Pessimism for Offline Linear Contextual Bandits using $\ell_p$ Confidence Sets
This work addresses the problem of offline policy optimization in bandits for researchers and practitioners, offering an adaptively optimal method that is incremental over prior pessimism approaches.
The authors tackled offline learning in linear contextual bandits by introducing a family of pessimistic learning rules based on $\ell_p$ confidence sets, where a novel $\hat{\pi}_\infty$ rule achieves minimax optimal performance (up to log factors) across all $\ell_q$-constrained problems, strictly dominating other predictors like $\hat{\pi}_2$.

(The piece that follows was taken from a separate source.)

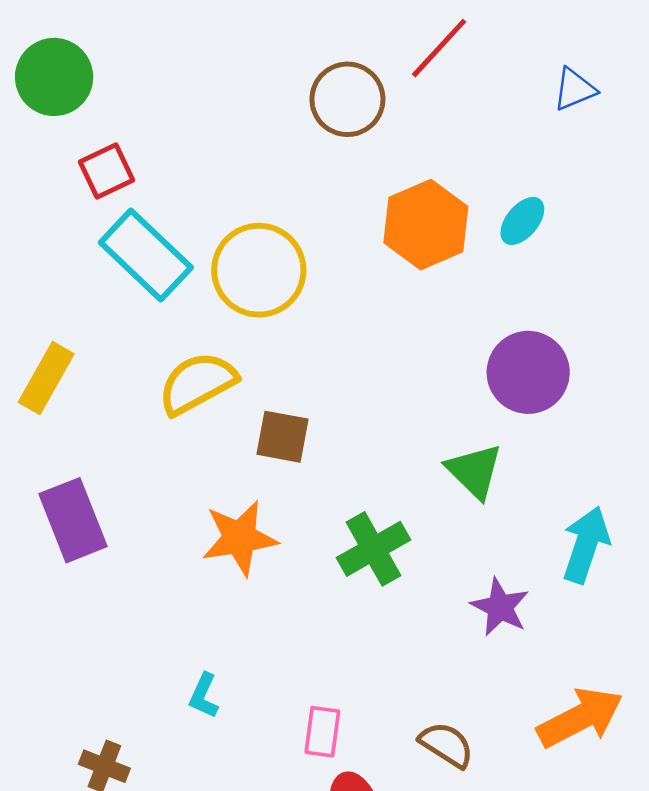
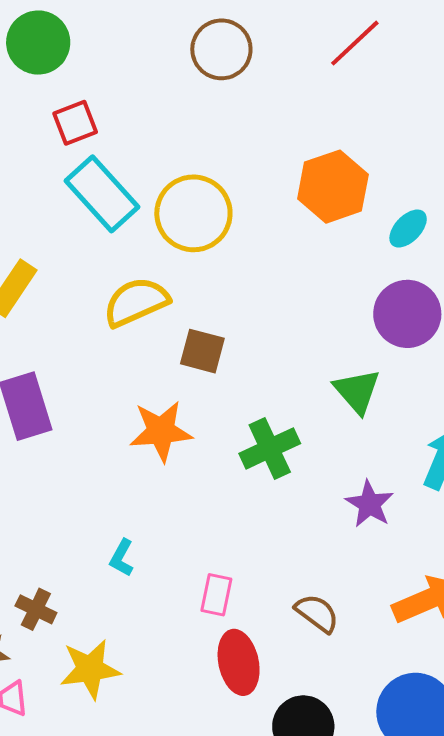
brown circle: (347, 99) -> (221, 49), moved
cyan ellipse: (522, 221) -> (408, 229), moved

We present a family $\{\hatπ\}_{p\ge 1}$ of pessimistic learning rules for offline learning of linear contextual bandits, relying on confidence sets with respect to different $\ell_p$ norms, where $\hatπ_2$ corresponds to Bellman-consistent pessimism (BCP), while $\hatπ_\infty$ is a novel generalization of lower confidence bound (LCB) to the linear setting. We show that the novel $\hatπ_\infty$ learning rule is, in a sense, adaptively optimal, as it achieves the minimax performance (up to log factors) against all $\ell_q$-constrained problems, and as such it strictly dominates all other predictors in the family, including $\hatπ_2$.